Face aux Cassandre ou aux propagandistes stipendiés par les Saoud qui prédisaient le lâchage d'Assad par Moscou (j'en ris encore), nous avions averti
que le retrait partiel russe de Syrie n'était qu'un trompe-l’œil qui
n'allait guère changer l'équation stratégique sur le terrain. Le départ
de quelques Sukhois ainsi que des milliers de troupes protégeant
désormais inutilement les bases de Tartous et Khmeimim ne présageait en
rien un adoucissement de la campagne contre les terroristes modérés et
surtout immodérés, les premiers étant maintenant neutralisés par la
trêve.
Or, non seulement les Russes restent fermement dans leurs
bases syriennes et continuent à pilonner Daech, mais ils semblent même
en réalité renforcer leur présence ! Le Syria-express tourne à plein régime, ce qui est une bien mauvaise nouvelle pour Ankara et Riyad...

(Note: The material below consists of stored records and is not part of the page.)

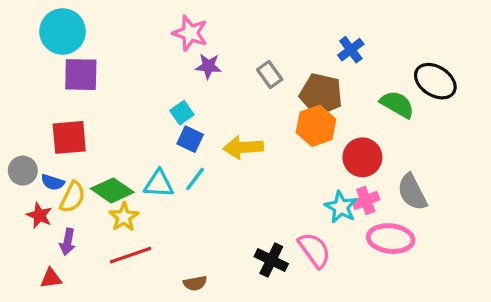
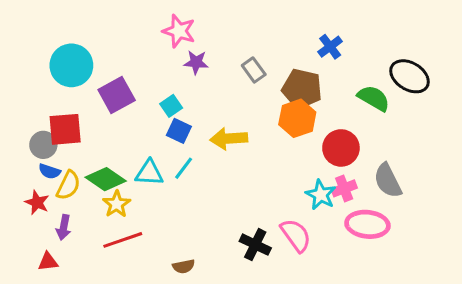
cyan circle: (63, 31) -> (71, 65), moved
purple square: (81, 75) -> (117, 95), moved, turned -30
gray circle: (23, 171) -> (43, 145), moved

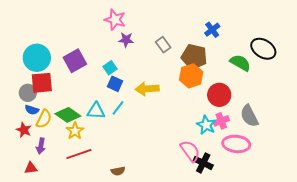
cyan circle: (71, 65) -> (37, 58), moved
black cross: (255, 245) -> (203, 163), moved

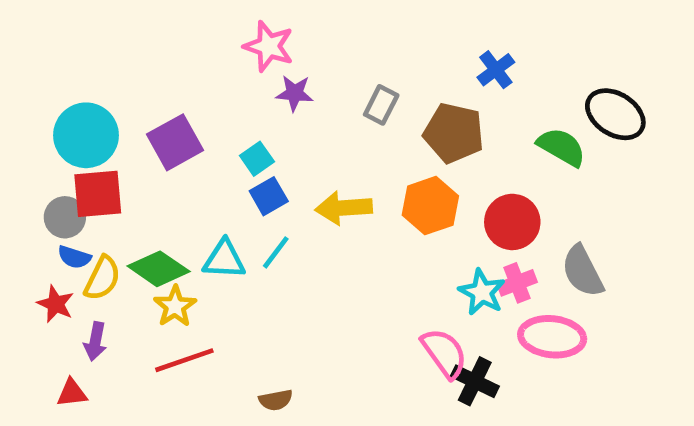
gray rectangle: (163, 45) -> (381, 105), turned 63
orange hexagon: (191, 76) -> (430, 206), moved
blue square: (115, 84) -> (269, 196), turned 35

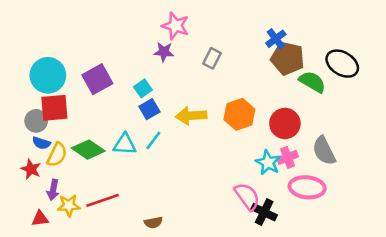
pink star: (269, 46) -> (176, 26), moved
brown pentagon: (454, 133) -> (288, 58), moved
yellow star: (175, 306) -> (69, 206), moved, turned 30

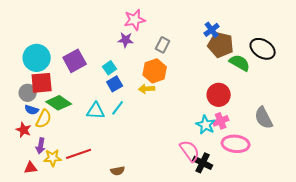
pink star: (176, 26) -> (135, 20), turned -30
orange hexagon: (239, 114) -> (155, 71), moved
yellow arrow: (191, 116) -> (147, 89), size x0.7
green diamond: (88, 150) -> (59, 103), moved
gray semicircle: (324, 151) -> (264, 118), moved

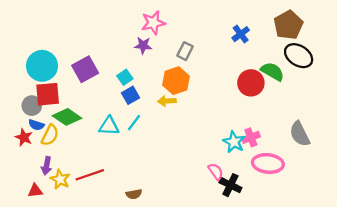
brown pentagon: (221, 45) -> (288, 25), moved, turned 30
red circle: (219, 95) -> (251, 83), moved
red star: (24, 130) -> (24, 137), moved
pink semicircle: (190, 151) -> (216, 171), size x0.7
yellow star: (53, 158) -> (60, 179), turned 30

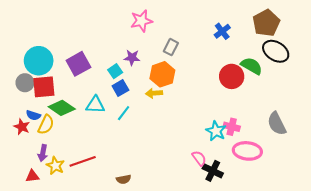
purple star: (143, 45) -> (132, 58), moved
gray circle: (32, 106) -> (25, 83), moved
cyan triangle: (109, 126) -> (95, 105), moved
pink cross: (251, 137) -> (232, 127), turned 35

Un intéressant article de Haaretz (résumé en français ci-dessous)
montre que les navires russes font le voyage à plein vers la Syrie et
reviennent à vide vers Novorossiysk. La ligne de flottaison bateaux est
scrutée à la loupe et l'on imagine la rage impuissante du sultan à voir
passer dans le Bosphore le Caesar Kounikov, le Saratov et le Yauza, les cales bourrées d'équipement. Sur le chemin retour, l'Alexandre Otrakovski, le Minsk et le Dvinitsa-50, eux, n'avaient aucun chargement lourd, contrairement à l'aller...
Comme
le note un observateur : "Puisque la majeure partie des forces russes
est de facto restée, il n'y a aucune raison de réduire le trafic". OK,
c'est noté, une baffe en passant aux djihadistes et à leurs parrains de
l'autoproclamé camp du Bien qui se réjouissaient de la "fuite" des
Russes. Quant au trafic, non seulement il n'est pas réduit mais il
semble même augmenter.
Malgré le goût d'Assad pour la cuisine
russe, on imagine que Poutine ne lui envoie pas du bortsch... Le mystère
plane sur le type d'armes ainsi que les destinataires : l'armée
syrienne bien sûr, sans doute le contingent russe lui-même et peut-être
le Hezbollah.
Indice : un système de missiles balistiques Iskander-M à capacité nucléaire a été vu sur la base de Khmeimim. Apparemment, il a été déployé le 25 mars,
soit dix jours après l'annonce du retrait partiel. Pour mémoire, ce
missile tactique à trajectoire changeante et volant à 5 000 km/h est à
peu près invulnérable. Les colonnes turques qui voudraient faire du
tourisme en Syrie sont prévenues... Notons en passant que ces terribles
Iskander sont déjà présents
en Arménie depuis 2013 - sans que l'on sache d'ailleurs très bien s'ils
ont été livrés aux forces arméniennes ou à la base russe de Gyumri -,
participant du lent mais implacable encerclement de la Turquie par Moscou.
Mais
revenons à la Syrie. Avec les S-400 et les Iskander, la voilà quasiment
sanctuarisée. Pour le reste, si des Sukhois sont partis (combien ?),
les hélicoptères semblent plus nombreux que jamais (arrivage par bateau
?) et ont participé allègrement aux combats de Palmyre. Notons que durant l'opération pour reprendre la cité de Zénobie, l'aviation russe a effectué
500 sorties et frappé 2 000 objectifs (!), chiffres qui laissent pour
le moins rêveur et circonspect sur la réalité du retrait. Poutine a eu
l'élégance (et l'intelligence politique) de féliciter Assad mais ce sont bien les Russes qui ont gagné la bataille de Palmyre. Et ils ne s'arrêtent pas en si bon chemin...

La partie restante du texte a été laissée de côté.